Across the data below, in how many lines does the word "bleiben" appear? Give only the number.

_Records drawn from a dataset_
/---

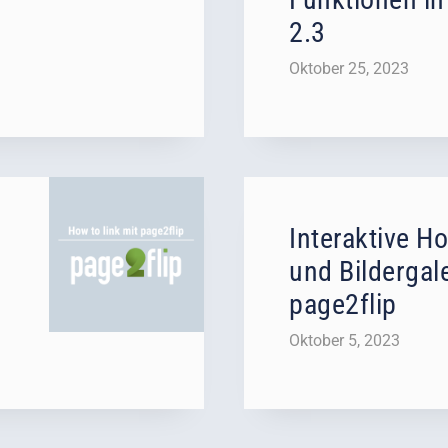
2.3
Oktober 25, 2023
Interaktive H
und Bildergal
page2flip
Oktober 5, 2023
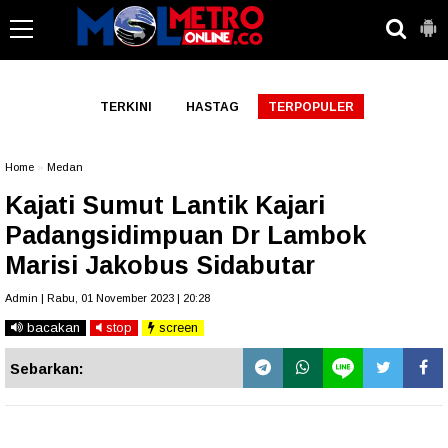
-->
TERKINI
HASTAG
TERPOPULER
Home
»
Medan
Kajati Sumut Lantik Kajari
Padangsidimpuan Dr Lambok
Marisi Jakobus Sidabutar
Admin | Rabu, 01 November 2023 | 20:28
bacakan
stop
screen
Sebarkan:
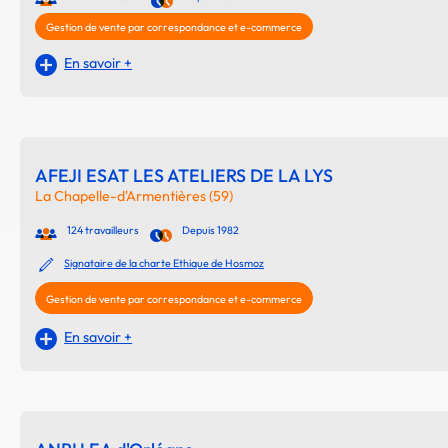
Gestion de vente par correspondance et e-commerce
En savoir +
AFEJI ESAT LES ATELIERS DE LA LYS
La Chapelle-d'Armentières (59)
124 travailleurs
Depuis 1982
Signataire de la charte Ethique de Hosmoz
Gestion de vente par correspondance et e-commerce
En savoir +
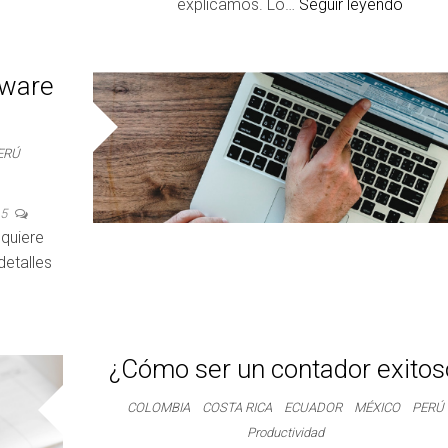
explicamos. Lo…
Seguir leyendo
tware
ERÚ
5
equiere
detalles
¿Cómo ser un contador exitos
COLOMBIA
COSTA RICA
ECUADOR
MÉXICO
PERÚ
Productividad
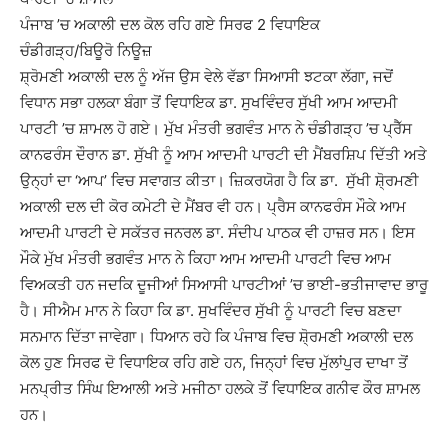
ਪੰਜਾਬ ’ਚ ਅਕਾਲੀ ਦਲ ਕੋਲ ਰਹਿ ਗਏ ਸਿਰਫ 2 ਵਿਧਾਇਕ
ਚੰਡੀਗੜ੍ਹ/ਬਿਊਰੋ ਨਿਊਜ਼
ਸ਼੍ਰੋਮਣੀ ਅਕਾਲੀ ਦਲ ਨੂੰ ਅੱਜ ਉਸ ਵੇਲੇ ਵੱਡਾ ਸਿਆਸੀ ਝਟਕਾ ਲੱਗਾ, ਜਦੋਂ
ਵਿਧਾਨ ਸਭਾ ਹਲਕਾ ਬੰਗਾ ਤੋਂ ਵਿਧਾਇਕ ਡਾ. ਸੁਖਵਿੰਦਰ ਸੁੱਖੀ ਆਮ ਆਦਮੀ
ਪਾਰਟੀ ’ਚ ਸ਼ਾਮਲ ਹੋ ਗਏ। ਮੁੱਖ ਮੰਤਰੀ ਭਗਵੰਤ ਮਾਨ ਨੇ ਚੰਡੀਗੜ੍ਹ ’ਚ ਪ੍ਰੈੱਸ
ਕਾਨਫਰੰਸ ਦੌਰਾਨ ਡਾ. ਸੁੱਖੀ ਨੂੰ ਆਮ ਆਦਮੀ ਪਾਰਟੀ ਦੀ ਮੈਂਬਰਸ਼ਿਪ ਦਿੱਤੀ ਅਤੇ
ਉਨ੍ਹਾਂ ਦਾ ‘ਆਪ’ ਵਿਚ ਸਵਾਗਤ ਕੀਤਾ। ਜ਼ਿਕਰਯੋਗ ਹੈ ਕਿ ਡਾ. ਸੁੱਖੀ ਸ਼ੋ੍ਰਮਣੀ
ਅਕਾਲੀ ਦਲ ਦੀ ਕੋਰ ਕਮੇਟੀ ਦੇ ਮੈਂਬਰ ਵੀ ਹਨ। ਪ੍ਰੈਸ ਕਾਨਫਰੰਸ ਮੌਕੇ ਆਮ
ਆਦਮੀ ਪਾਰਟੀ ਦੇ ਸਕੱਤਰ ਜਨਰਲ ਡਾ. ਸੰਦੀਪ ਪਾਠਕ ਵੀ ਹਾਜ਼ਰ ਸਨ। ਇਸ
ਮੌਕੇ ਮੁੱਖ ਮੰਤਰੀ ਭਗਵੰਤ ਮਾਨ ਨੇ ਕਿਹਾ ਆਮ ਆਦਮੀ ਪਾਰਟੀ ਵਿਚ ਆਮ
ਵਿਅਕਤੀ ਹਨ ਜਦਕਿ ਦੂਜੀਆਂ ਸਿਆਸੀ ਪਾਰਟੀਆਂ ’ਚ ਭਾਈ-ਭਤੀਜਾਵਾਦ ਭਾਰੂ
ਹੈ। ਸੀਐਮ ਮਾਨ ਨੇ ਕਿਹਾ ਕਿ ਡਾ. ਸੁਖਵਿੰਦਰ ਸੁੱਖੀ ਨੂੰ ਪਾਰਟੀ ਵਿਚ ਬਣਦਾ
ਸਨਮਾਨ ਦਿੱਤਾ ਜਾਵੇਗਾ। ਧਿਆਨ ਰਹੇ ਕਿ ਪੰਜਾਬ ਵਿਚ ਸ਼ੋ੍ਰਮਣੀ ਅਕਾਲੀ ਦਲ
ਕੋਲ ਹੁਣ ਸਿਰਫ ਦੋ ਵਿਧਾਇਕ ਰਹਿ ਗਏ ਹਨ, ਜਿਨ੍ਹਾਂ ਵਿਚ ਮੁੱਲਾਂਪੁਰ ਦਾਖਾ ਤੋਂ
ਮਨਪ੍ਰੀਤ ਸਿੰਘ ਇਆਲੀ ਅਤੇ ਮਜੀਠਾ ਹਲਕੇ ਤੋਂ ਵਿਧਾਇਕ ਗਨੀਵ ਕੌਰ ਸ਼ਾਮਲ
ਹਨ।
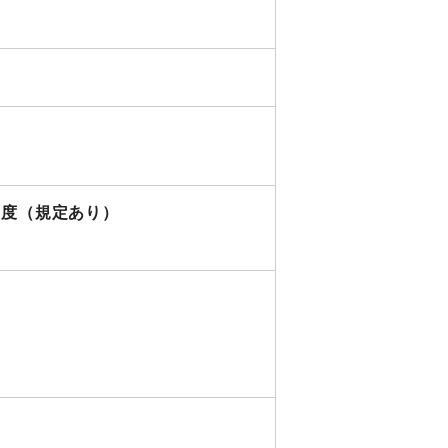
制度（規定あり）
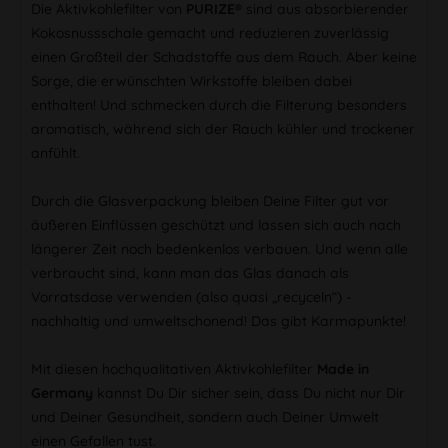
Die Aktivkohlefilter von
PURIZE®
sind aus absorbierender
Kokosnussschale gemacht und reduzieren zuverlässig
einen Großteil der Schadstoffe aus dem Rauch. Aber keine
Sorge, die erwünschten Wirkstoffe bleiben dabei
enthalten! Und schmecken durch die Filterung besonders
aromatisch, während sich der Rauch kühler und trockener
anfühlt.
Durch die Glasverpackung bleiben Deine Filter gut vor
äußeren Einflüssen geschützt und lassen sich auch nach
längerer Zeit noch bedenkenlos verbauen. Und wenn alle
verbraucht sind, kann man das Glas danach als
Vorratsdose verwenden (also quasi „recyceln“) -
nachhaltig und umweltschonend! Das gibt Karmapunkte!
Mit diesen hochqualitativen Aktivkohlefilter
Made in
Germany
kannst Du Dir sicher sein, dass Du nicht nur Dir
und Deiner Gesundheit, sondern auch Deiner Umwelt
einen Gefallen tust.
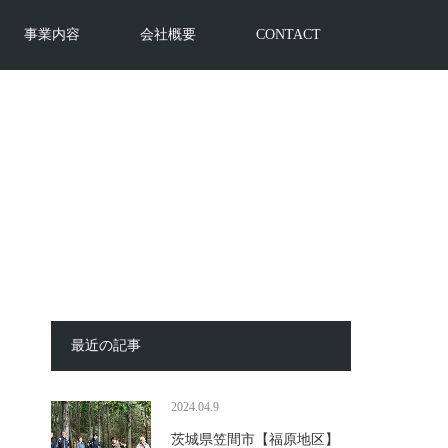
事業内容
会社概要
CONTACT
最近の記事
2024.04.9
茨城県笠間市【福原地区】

\---

_Output of the task_
2